In last month’s Economist/YouGov poll, a majority of respondents (56%) said they felt student debt cancellation was unfair to Americans who had already paid off their debt.

Collins, of Dillard University, said he believed a false narrative was to blame for the division on this issue.

“There’s this idea that canceling student loans is going to have a huge impact on the national debt or on increasing inflation,” he said, “but that’s not true. Your cost of gas, eggs and milk does not increase because a small student debt is forgiven.

“There’s also a narrative among conservatives that canceling student loans helps spoiled brats, wealthy graduate elitists,” Collins said. “As a university professor, I can tell you that is not true. Most of the people this will help are not from wealthy families, because then they wouldn’t need loans. This relief will go to people who can actually use the aid.

Impact on elections

While the current lawsuit of six Republican-led states has prevented the Biden administration from wiping out any debt, that hasn’t stopped them from continuing to encourage borrowers to submit their applications online.

“Amid Republican efforts to block our debt relief program, we are moving full speed ahead to be ready to provide relief to borrowers who need help,” the US Secretary of Education tweeted. Miguel Cardona.

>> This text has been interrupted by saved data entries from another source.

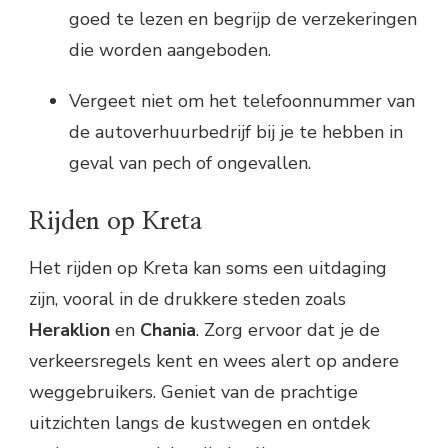
goed te lezen en begrijp de verzekeringen
die worden aangeboden.
Vergeet niet om het telefoonnummer van
de autoverhuurbedrijf bij je te hebben in
geval van pech of ongevallen.
Rijden op Kreta
Het rijden op Kreta kan soms een uitdaging
zijn, vooral in de drukkere steden zoals
Heraklion
en
Chania
. Zorg ervoor dat je de
verkeersregels kent en wees alert op andere
weggebruikers. Geniet van de prachtige
uitzichten langs de kustwegen en ontdek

“[It will not] prevent us from reviewing the millions of applications we have received,” he added in another tweet.

The last time the federal government launched a high-profile online presence was a decade ago, when passage of the Affordable Care Act (also known as “Obamacare”) necessitated the creation of an online market. The website crashed frequently and did not work in its early days, angering voters and embarrassing Democrats.

While some feared that the same could happen with online student loan application, so far this has not been the case.

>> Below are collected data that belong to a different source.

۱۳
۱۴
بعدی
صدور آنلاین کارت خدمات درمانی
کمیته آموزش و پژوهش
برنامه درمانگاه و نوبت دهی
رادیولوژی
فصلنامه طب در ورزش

“It took about two minutes,” Colleen LaFlamme, a musician from Lawrenceville, New Jersey, told VOA. “Incredibly easy. Simple. User-friendly. It was great.”

As the fate of the presidential order to cancel student loans awaits a ruling from the courts, many Americans are wondering how the plan will affect the midterm elections, just two weeks away.

“I think Biden is trying to falsely portray Republicans as heartless,” Michigan’s Garcia said. “He wants to force Republican politicians to block his measure. They’re blocking it because it’s bad for the economy, but it looks like they don’t want to help people in debt.

Although Dillard University’s Collins doesn’t think the student loan forgiveness will change anyone’s mind on who to vote for, he thinks it could have an impact on the election.

“This election is going to be about who can excite their base enough to show up and vote,” he said. “Student debt isn’t going to overturn anyone’s vote, but it could excite more Democratic voters to get out and vote. Whether that will be enough to have an impact on the election – we will find out soon.